◆ **Task item**
Filter the records below, keeping only lines with the string "abordar".

------------

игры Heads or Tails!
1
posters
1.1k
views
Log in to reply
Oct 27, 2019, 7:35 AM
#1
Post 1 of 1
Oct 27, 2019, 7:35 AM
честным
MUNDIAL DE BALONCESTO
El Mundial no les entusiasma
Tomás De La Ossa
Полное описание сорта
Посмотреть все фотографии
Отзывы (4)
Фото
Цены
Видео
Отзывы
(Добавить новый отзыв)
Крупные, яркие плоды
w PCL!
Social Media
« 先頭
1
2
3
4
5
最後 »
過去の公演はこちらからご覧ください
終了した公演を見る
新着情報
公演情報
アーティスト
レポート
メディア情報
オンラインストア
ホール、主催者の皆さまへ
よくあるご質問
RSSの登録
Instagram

------------

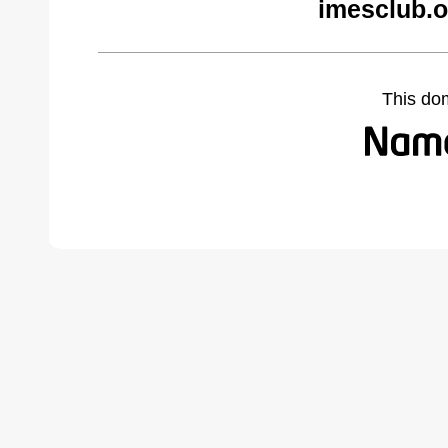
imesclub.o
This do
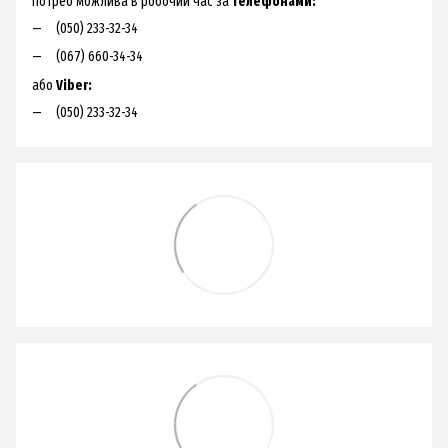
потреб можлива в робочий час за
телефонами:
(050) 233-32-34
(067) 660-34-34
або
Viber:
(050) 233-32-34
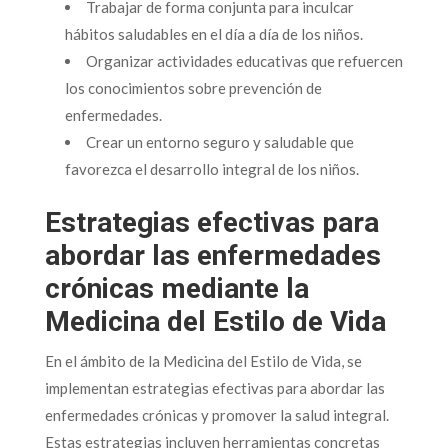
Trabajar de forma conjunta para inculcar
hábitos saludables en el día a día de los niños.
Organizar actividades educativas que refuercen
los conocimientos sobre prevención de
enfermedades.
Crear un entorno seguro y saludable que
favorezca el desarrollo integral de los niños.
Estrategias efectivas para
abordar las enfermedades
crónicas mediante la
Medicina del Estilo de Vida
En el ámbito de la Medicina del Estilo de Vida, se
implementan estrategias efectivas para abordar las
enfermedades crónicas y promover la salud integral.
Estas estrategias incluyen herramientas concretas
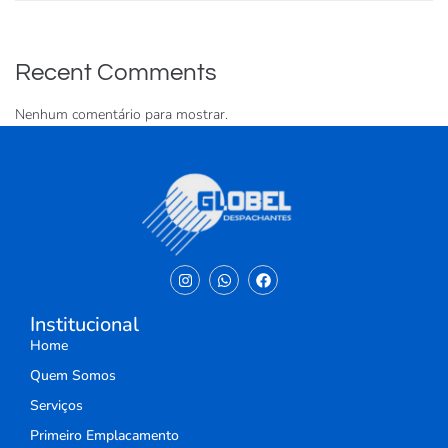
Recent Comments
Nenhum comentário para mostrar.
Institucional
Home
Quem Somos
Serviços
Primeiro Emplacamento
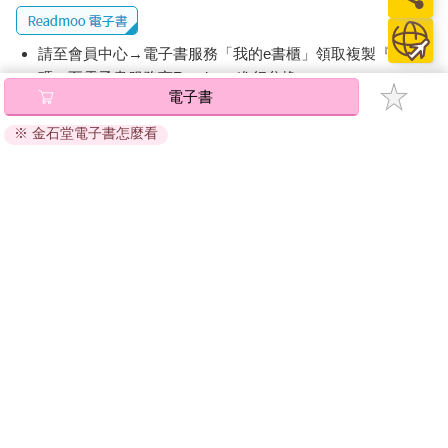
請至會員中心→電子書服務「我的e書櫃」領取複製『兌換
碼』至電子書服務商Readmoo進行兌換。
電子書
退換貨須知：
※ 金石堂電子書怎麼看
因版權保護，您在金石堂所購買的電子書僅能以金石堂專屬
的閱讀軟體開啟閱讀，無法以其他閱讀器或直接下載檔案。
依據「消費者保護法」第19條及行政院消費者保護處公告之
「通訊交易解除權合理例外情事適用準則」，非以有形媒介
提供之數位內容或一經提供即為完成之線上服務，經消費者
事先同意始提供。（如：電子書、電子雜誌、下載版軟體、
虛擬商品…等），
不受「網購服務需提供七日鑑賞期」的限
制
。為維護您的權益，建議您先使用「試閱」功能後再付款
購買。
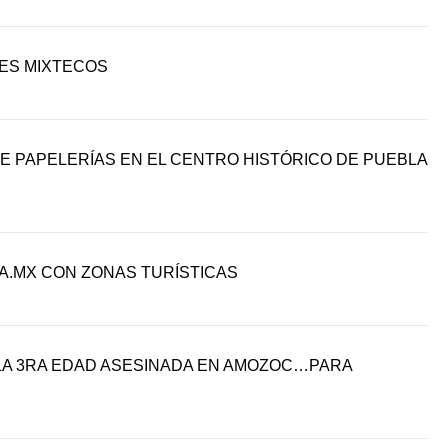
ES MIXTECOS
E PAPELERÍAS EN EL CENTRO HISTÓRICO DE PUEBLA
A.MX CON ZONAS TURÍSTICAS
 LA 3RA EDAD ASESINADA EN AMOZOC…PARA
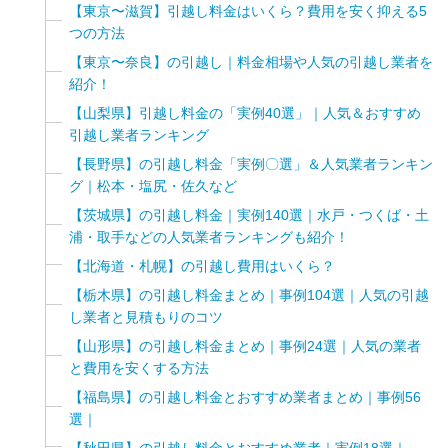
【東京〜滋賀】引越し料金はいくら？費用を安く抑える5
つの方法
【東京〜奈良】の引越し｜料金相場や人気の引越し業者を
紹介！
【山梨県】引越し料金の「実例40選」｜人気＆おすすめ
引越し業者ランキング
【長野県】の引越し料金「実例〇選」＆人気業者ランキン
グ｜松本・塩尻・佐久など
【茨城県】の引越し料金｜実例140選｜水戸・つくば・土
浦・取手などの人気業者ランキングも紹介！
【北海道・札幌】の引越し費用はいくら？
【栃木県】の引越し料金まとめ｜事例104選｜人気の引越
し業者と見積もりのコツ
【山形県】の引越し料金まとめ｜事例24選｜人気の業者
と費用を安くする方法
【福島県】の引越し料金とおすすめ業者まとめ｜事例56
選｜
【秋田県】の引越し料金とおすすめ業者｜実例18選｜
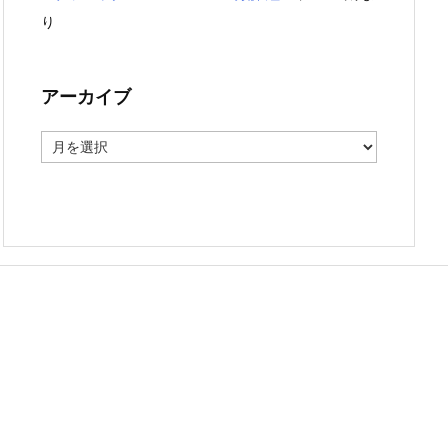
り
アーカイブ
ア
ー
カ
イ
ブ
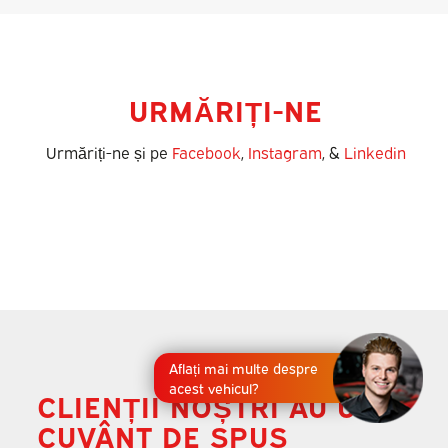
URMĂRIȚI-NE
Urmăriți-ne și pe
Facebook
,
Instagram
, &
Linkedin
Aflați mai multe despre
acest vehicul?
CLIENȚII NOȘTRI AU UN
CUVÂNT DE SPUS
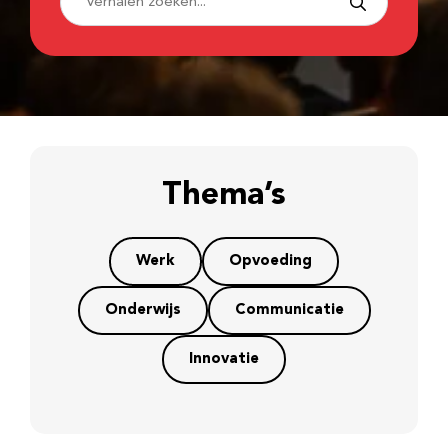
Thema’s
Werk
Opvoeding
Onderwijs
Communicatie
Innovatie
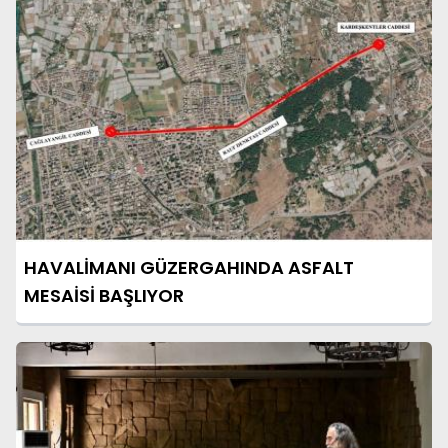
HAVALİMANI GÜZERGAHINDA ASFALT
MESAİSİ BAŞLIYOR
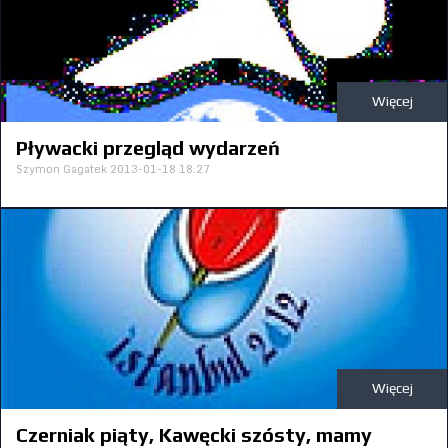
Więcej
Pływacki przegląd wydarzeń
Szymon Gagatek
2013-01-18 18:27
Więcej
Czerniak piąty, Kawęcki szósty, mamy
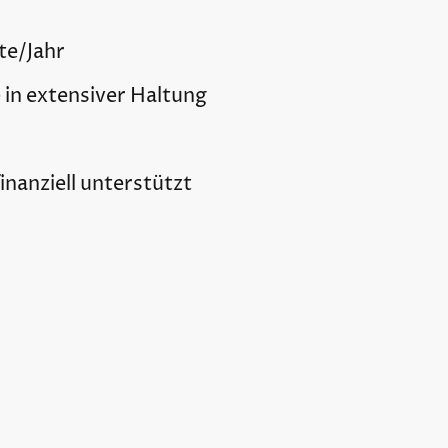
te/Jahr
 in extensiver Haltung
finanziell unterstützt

------------

◆ **Expected output**
abordar las enfermedades
implementan estrategias efectivas para abordar las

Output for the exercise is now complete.